• **Prompt**:
Skip every image and restate the data word for word.

• **Source records**:
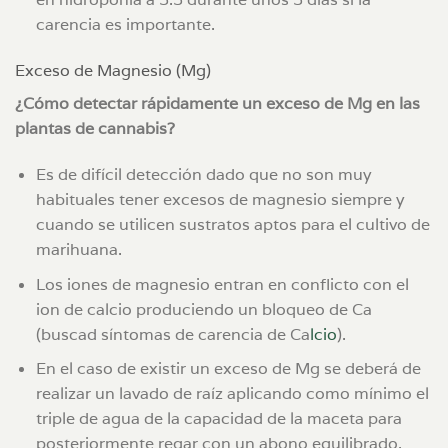
carencia es importante.
Exceso de Magnesio (Mg)
¿Cómo detectar rápidamente un exceso de Mg en las
plantas de cannabis?
Es de difícil detección dado que no son muy
habituales tener excesos de magnesio siempre y
cuando se utilicen sustratos aptos para el cultivo de
marihuana.
Los iones de magnesio entran en conflicto con el
ion de calcio produciendo un bloqueo de Ca
(buscad síntomas de carencia de Ca
lcio
).
En el caso de existir un exceso de Mg se deberá de
realizar un lavado de raíz aplicando como mínimo el
triple de agua de la capacidad de la maceta para
posteriormente regar con un abono equilibrado.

• **Exercise output**:
carencia es importante.
Exceso de Magnesio (Mg)
¿Cómo detectar rápidamente un exceso de Mg en las
plantas de cannabis?
Es de difícil detección dado que no son muy
habituales tener excesos de magnesio siempre y
cuando se utilicen sustratos aptos para el cultivo de
marihuana.
Los iones de magnesio entran en conflicto con el
ion de calcio produciendo un bloqueo de Ca
(buscad síntomas de carencia de Ca
lcio
).
En el caso de existir un exceso de Mg se deberá de
realizar un lavado de raíz aplicando como mínimo el
triple de agua de la capacidad de la maceta para
posteriormente regar con un abono equilibrado.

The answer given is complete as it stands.